Chilliwack has created some of the most enduring songs ever to come out of Canada. For anyone who grew up in the 1970s or ’80s, the Vancouver rock band’s numerous hits have served as the soundtrack of their lives. While the group underwent numerous personnel changes, its constant has always been lead singer and principal songwriter Bill Henderson, whose soaring falsetto and melodic guitar has long characterized the band’s bright sound.
Chilliwack arose out of the ashes of The Collectors, another rock group that helped to put Vancouver on the musical map. Henderson and his bandmates named themselves after the town in B.C.’s Fraser Valley because they liked sound of the indigenous Salish word and the way one of its meanings, “valley of many streams,” reflected their musical diversity. Indeed, Chilliwack began in 1970 with a psychedelic sound and evolved into more progressive, hard rock and then pop-rock directions.
Trading improvisational music for a tuneful, song-based approach, Chilliwack scored a Top 10 Canadian hit in 1973 with the country-rocker “Lonesome Mary,” which also charted on Billboard. The band’s fourth album, Riding High, featured the spooky funk of “Crazy Talk,” another Top 10 Canadian hit that cracked the Billboard Hot 100. With 1977’s dreamy Dreams, Dreams, Dreams, Chilliwack enjoyed its first platinum album on the strength of several charting singles, including the high-flying “Fly at Night.”
With new members Ab Bryant and Brian “Too Loud” McLeod, the band achieved international success with 1981’s platinum-selling Wanna Be a Star, which featured the hit singles “I Believe” and the finger-popping, hook-laden “My Girl (Gone Gone Gone).” The latter went #1 in Canada and #22 on Billboard and included a popular video that enjoyed rotation on MTV and MuchMusic. Both songs led the group deeper into the U.S. market, with TV appearances on American Bandstand, Solid Gold and The Merv Griffin Show.
Chilliwack followed that success with another platinum album, 1982’s Opus X. Among its singles, the hard-rocking “Whatcha Gonna Do” reached #10 on Toronto’s influential CHUM chart and received wide exposure from its live performance video. The fruitful partnership of Henderson and McLeod then landed the pair a JUNO Award for Producer of the Year, although McLeod and Bryant soon left to concentrate on their other band, Headpins.

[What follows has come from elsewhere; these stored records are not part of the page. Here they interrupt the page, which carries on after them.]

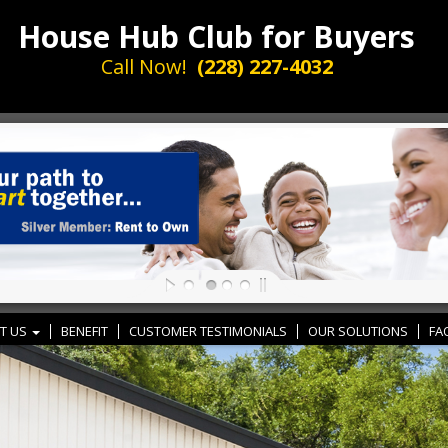
House Hub Club for Buyers
Call Now!
(228) 227-4032
T US
BENEFIT
CUSTOMER TESTIMONIALS
OUR SOLUTIONS
FA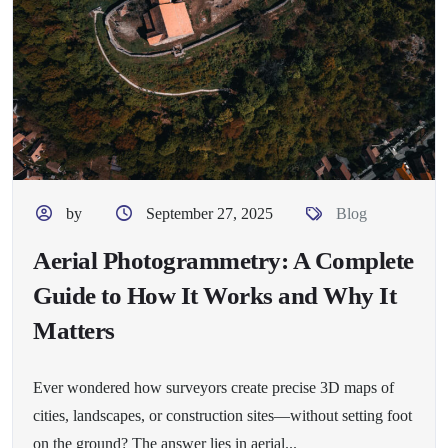
by
September 27, 2025
Blog
Aerial Photogrammetry: A Complete
Guide to How It Works and Why It
Matters
Ever wondered how surveyors create precise 3D maps of
cities, landscapes, or construction sites—without setting foot
on the ground? The answer lies in aerial...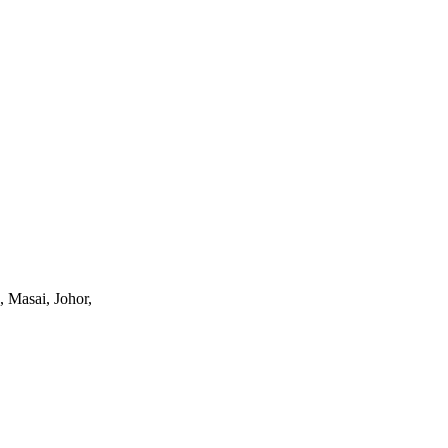
, Masai, Johor,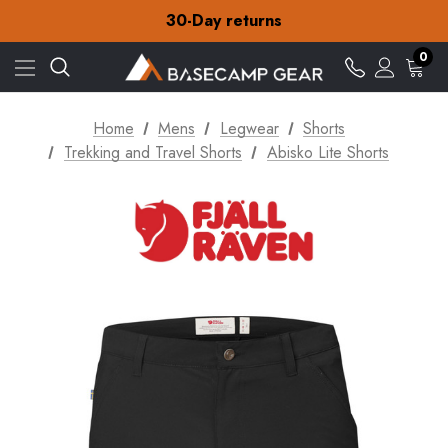
Free Delivery on orders over CA$15
30-Day returns
Check out our amazing special offers
Free Delivery on orders over CA$15
0
30-Day returns
Check out our amazing special offers
Home
Mens
Legwear
Shorts
Trekking and Travel Shorts
Abisko Lite Shorts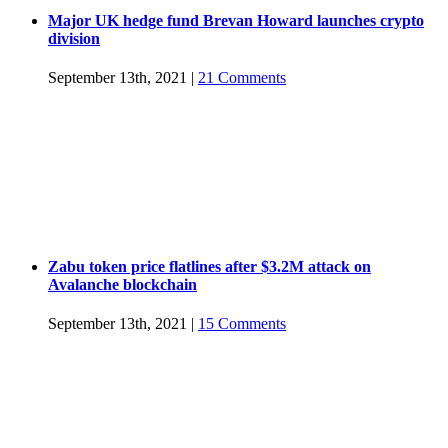
Major UK hedge fund Brevan Howard launches crypto
division
September 13th, 2021
|
21 Comments
Zabu token price flatlines after $3.2M attack on
Avalanche blockchain
September 13th, 2021
|
15 Comments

After producing records for artists and pursuing his own side project, folk trio UHF, Henderson launched a new Chilliwack in 1997, which continues to perform its classic rock hits for fans across Canada. With Henderson at the helm, the group released a new live album, There and Back – Live, in 2003 and a new song and video, 2015’s “Take Back This Land,” a vibrant protest anthem featuring his daughters Camille and Saffron.